Album Review: William Basinski – Vivian & Ondine

[2062; 2010]

Vivian & Ondine can be mistaken for nothing but a viciously dank look into the deepest and darkest majesty of the buried winter season. Basinski’s winter is a far cry from the likes of say, Pantha du Prince’s, whose mystical, sparkling ice sculptures have only ever danced on the safe and sunny edge of winter, inspiring childlike wonder and curiosity. Vivian & Ondine treads a very different path, into the utterly bleak, slow and heavy beating heart of winter’s depths.
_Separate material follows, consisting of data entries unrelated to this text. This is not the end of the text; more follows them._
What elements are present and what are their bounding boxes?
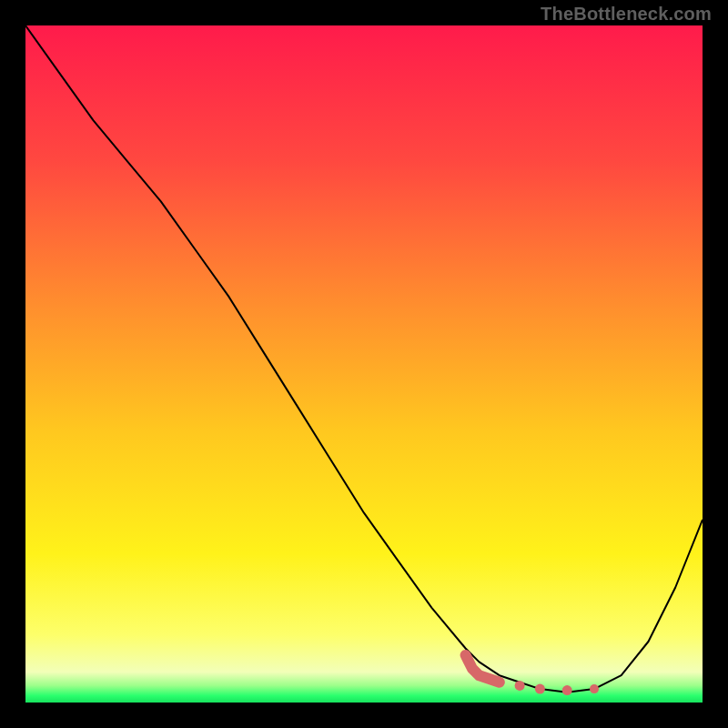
chart-frame: TheBottleneck.com (0, 0, 728, 728)
highlight-dot (515, 681, 525, 691)
plot-area (25, 25, 703, 703)
highlight-dot (535, 684, 545, 694)
attribution-text: TheBottleneck.com (541, 4, 712, 25)
curve-layer (25, 25, 703, 703)
highlight-segment (466, 655, 500, 682)
highlight-group (466, 655, 599, 695)
highlight-dot (562, 685, 572, 695)
bottleneck-curve (25, 25, 703, 693)
highlight-dot (590, 684, 599, 693)
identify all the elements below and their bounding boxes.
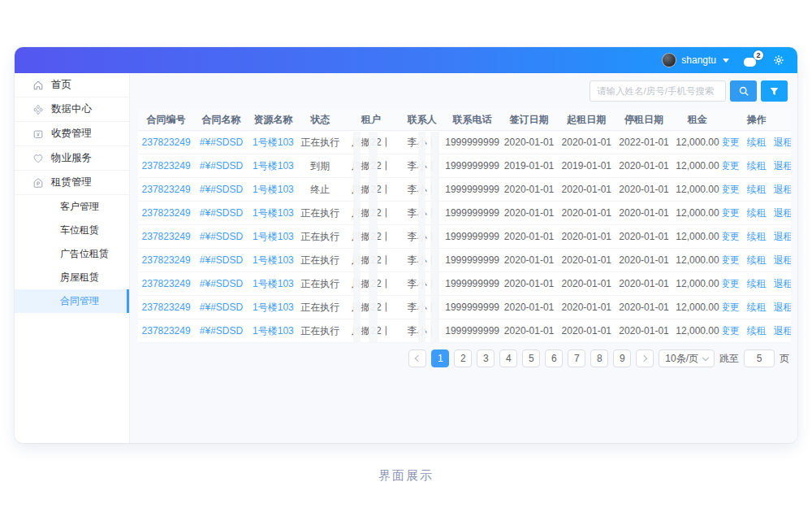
user-menu[interactable]: shangtu xyxy=(662,53,729,67)
action-renew[interactable]: 续租 xyxy=(747,206,767,220)
action-change[interactable]: 变更 xyxy=(723,324,740,338)
sign-date: 2020-01-01 xyxy=(500,137,558,148)
sidebar-item-label: 收费管理 xyxy=(51,127,92,141)
row-actions: 变更续租退租 xyxy=(723,301,791,315)
contract-name[interactable]: #¥#SDSD xyxy=(194,160,248,172)
contract-number[interactable]: 237823249 xyxy=(138,302,194,313)
page-button-3[interactable]: 3 xyxy=(477,350,495,367)
resource-name[interactable]: 1号楼103 xyxy=(248,277,298,291)
contract-name[interactable]: #¥#SDSD xyxy=(194,231,248,242)
resource-name[interactable]: 1号楼103 xyxy=(248,183,298,197)
contract-number[interactable]: 237823249 xyxy=(138,160,194,172)
action-change[interactable]: 变更 xyxy=(723,159,740,173)
sidebar-subitem-3[interactable]: 房屋租赁 xyxy=(15,266,129,289)
chevron-right-icon xyxy=(641,355,647,362)
page-button-5[interactable]: 5 xyxy=(522,350,540,367)
page-button-6[interactable]: 6 xyxy=(545,350,563,367)
next-page-button[interactable] xyxy=(636,350,654,367)
contract-name[interactable]: #¥#SDSD xyxy=(194,302,248,313)
resource-name[interactable]: 1号楼103 xyxy=(248,324,298,338)
page-button-4[interactable]: 4 xyxy=(499,350,517,367)
contract-name[interactable]: #¥#SDSD xyxy=(194,254,248,266)
contract-name[interactable]: #¥#SDSD xyxy=(194,325,248,336)
action-change[interactable]: 变更 xyxy=(723,277,740,291)
pagination-pages: 123456789 xyxy=(431,350,631,367)
action-renew[interactable]: 续租 xyxy=(747,183,767,197)
action-change[interactable]: 变更 xyxy=(723,183,740,197)
search-input[interactable] xyxy=(590,80,726,102)
sidebar-item-data-center[interactable]: 数据中心 xyxy=(15,98,129,122)
sidebar-item-rental-management[interactable]: 租赁管理 xyxy=(15,171,129,195)
page-button-1[interactable]: 1 xyxy=(431,350,449,367)
action-return[interactable]: 退租 xyxy=(774,136,791,150)
page-size-select[interactable]: 10条/页 xyxy=(659,350,715,367)
avatar[interactable] xyxy=(662,53,676,67)
search-button[interactable] xyxy=(730,80,757,102)
resource-name[interactable]: 1号楼103 xyxy=(248,230,298,244)
sidebar-item-fee-management[interactable]: 收费管理 xyxy=(15,122,129,146)
action-return[interactable]: 退租 xyxy=(774,277,791,291)
page-button-7[interactable]: 7 xyxy=(568,350,585,367)
action-renew[interactable]: 续租 xyxy=(747,301,767,315)
jump-page-input[interactable] xyxy=(744,350,775,367)
contract-number[interactable]: 237823249 xyxy=(138,278,194,289)
settings-button[interactable] xyxy=(773,54,784,66)
status: 正在执行 xyxy=(298,324,343,338)
table-row: 237823249#¥#SDSD1号楼103正在执行川撒22丨李小丨199999… xyxy=(138,272,791,296)
action-return[interactable]: 退租 xyxy=(774,183,791,197)
sidebar-subitem-2[interactable]: 广告位租赁 xyxy=(15,242,129,266)
action-return[interactable]: 退租 xyxy=(774,206,791,220)
rent-end-date: 2020-01-01 xyxy=(615,160,673,172)
contract-name[interactable]: #¥#SDSD xyxy=(194,184,248,195)
action-return[interactable]: 退租 xyxy=(774,254,791,267)
contract-number[interactable]: 237823249 xyxy=(138,254,194,266)
contract-number[interactable]: 237823249 xyxy=(138,207,194,219)
contract-name[interactable]: #¥#SDSD xyxy=(194,278,248,289)
action-return[interactable]: 退租 xyxy=(774,230,791,244)
sidebar-subitem-4[interactable]: 合同管理 xyxy=(15,289,129,313)
sidebar: 首页 数据中心 收费管理 物业服务 租赁管理 客户管理车位租赁广告位租赁房屋租赁… xyxy=(15,73,130,443)
sidebar-subitem-1[interactable]: 车位租赁 xyxy=(15,219,129,242)
rent-end-date: 2020-01-01 xyxy=(615,278,673,289)
action-renew[interactable]: 续租 xyxy=(747,324,767,338)
resource-name[interactable]: 1号楼103 xyxy=(248,254,298,267)
filter-button[interactable] xyxy=(761,80,788,102)
resource-name[interactable]: 1号楼103 xyxy=(248,136,298,150)
resource-name[interactable]: 1号楼103 xyxy=(248,206,298,220)
sidebar-item-home[interactable]: 首页 xyxy=(15,73,129,98)
page-button-9[interactable]: 9 xyxy=(613,350,631,367)
sidebar-item-label: 物业服务 xyxy=(51,151,92,165)
contract-number[interactable]: 237823249 xyxy=(138,231,194,242)
action-change[interactable]: 变更 xyxy=(723,230,740,244)
contract-name[interactable]: #¥#SDSD xyxy=(194,207,248,219)
action-return[interactable]: 退租 xyxy=(774,159,791,173)
action-renew[interactable]: 续租 xyxy=(747,136,767,150)
action-change[interactable]: 变更 xyxy=(723,301,740,315)
contract-name[interactable]: #¥#SDSD xyxy=(194,137,248,148)
resource-name[interactable]: 1号楼103 xyxy=(248,159,298,173)
action-change[interactable]: 变更 xyxy=(723,254,740,267)
action-renew[interactable]: 续租 xyxy=(747,159,767,173)
contract-number[interactable]: 237823249 xyxy=(138,184,194,195)
action-change[interactable]: 变更 xyxy=(723,206,740,220)
messages-button[interactable]: 2 xyxy=(744,53,762,67)
action-return[interactable]: 退租 xyxy=(774,301,791,315)
tenant: 川撒22丨 xyxy=(343,183,400,197)
action-return[interactable]: 退租 xyxy=(774,324,791,338)
action-change[interactable]: 变更 xyxy=(723,136,740,150)
action-renew[interactable]: 续租 xyxy=(747,277,767,291)
contract-number[interactable]: 237823249 xyxy=(138,325,194,336)
sidebar-item-label: 租赁管理 xyxy=(51,176,92,189)
sidebar-item-property-service[interactable]: 物业服务 xyxy=(15,146,129,171)
page-button-2[interactable]: 2 xyxy=(454,350,472,367)
contract-number[interactable]: 237823249 xyxy=(138,137,194,148)
contact-phone: 1999999999 xyxy=(444,231,500,242)
table-row: 237823249#¥#SDSD1号楼103正在执行川撒22丨李小丨199999… xyxy=(138,225,791,249)
page-button-8[interactable]: 8 xyxy=(590,350,608,367)
resource-name[interactable]: 1号楼103 xyxy=(248,301,298,315)
action-renew[interactable]: 续租 xyxy=(747,254,767,267)
table-row: 237823249#¥#SDSD1号楼103正在执行川撒22丨李小丨199999… xyxy=(138,319,791,343)
sidebar-subitem-0[interactable]: 客户管理 xyxy=(15,195,129,219)
action-renew[interactable]: 续租 xyxy=(747,230,767,244)
prev-page-button[interactable] xyxy=(408,350,426,367)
That is of course the aim; the composition tremors with awe and foreboding, at the heart of which is a powerful sense of long forgotten grandeur. Whatever past this scenery may once have known has long since been ravaged by the raw cold; it now lies barren and frozen, barely able to breathe under the weight of its own brutally saturated atmosphere. The ever tugging but ultimately unchanging echoes of ambience achieve a cavernous, devastatingly somber tension that has been expertly realized by Basinski, who further solidifies his rightful place as a cornerstone artist in his field.

Newcomers to ambient will absolutely not want to test the waters here (for you I recommend Eluvium or Helios, who are downright poppy in comparison to this). Anyone used to hearing melody in their music will have difficulty putting up with hearing the same unfaltering three note sequence for 45 minutes straight, and indeed it’s likely to make even more weathered fans of the genre a bit restless.

The album is not complete repetition; new textures are slowly and steadily (emphasis on slowly) phased in and out, but even these changes will require an attentive ear to pick up on. Basinski has certainly never shied away from repetition, but he is likely to push some listeners to their limits with Vivian & Ondine. Basinski’s offering from last year, the 60 minute, four track album, 92982, feels like a breath of fresh air in comparison.

Although this album does an admirable job of creating mood and suggesting imagery of ancient depth and the empty aftermath of icy devastation, it does so with completeness long before it reaches its end. There will undoubtedly be a few don’t even think to consider the run time and simply bask in the unmistakeable feeling this composition provokes, but for too many it will long overstay its welcome, which is a shame considering how potent this might have been were there a few more ideas to balance it out.